Gloss: Agreements like this were ubiquitous in the ancient world. The attackers knew that some of them would die if they stormed the city, and that keeping inhabitants who did not want to live under the new regime could be dangerous, so letting the defenders abandon their property and leave had advantages. The defenders knew that if they fought to keep the attackers out and failed most of them would be killed or maimed or enslaved. Because large garments usually cost about a month’s income for an average family, just how many the exiles could bring with them was a deathly serious point of negotiation; in another passage of Xenophon a Persian governor shows his liberality by giving shipwrecked sailors not one garment apiece but two. For people born in Canada, exile has become a dim memory since the age when Ottawa struggled with the local Metis and First Nations to control the Canadian prairies, and the world where a single garment was an expensive piece of property is the stuff of half-remembered songs.

Eliza Griswold, “Is This the End of Christianity in the Middle East?”, The New York Times, 22 July 2015 (link) c/o The Scholar’s Stage

No one came for Diyaa and Rana. [The rebels] hadn’t bothered to search inside their ramshackle house.
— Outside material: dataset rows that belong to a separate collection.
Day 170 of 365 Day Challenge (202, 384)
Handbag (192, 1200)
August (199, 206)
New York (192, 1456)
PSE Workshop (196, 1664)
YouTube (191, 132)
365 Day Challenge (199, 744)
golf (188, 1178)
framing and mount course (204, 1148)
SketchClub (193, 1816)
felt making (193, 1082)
Then, on the evening of Aug. 21, word spread that [the rebel movement] was willing to offer what they call ‘‘exile and hardship’’ to the last people in Qaraqosh. They would be cast out of their homes with nothing, but at least they would survive. A kindly local mullah was going door to door with the good news. Hoping to save Diyaa and Rana, their neighbors told him where they were hiding.

Diyaa and Rana readied themselves to leave. The last residents of Qaraqosh were to report the next morning to the local medical center, to receive ‘‘checkups’’ before being deported from the Islamic State. Everyone knew the checkups were really body searches to prevent residents from taking valuables out of Qaraqosh. Before [the rebels] let residents go — if they let them go — it was very likely they would steal everything they had, as residents heard they had done elsewhere.

I hope that after my words and pictures above, this passage does not need any more glossing.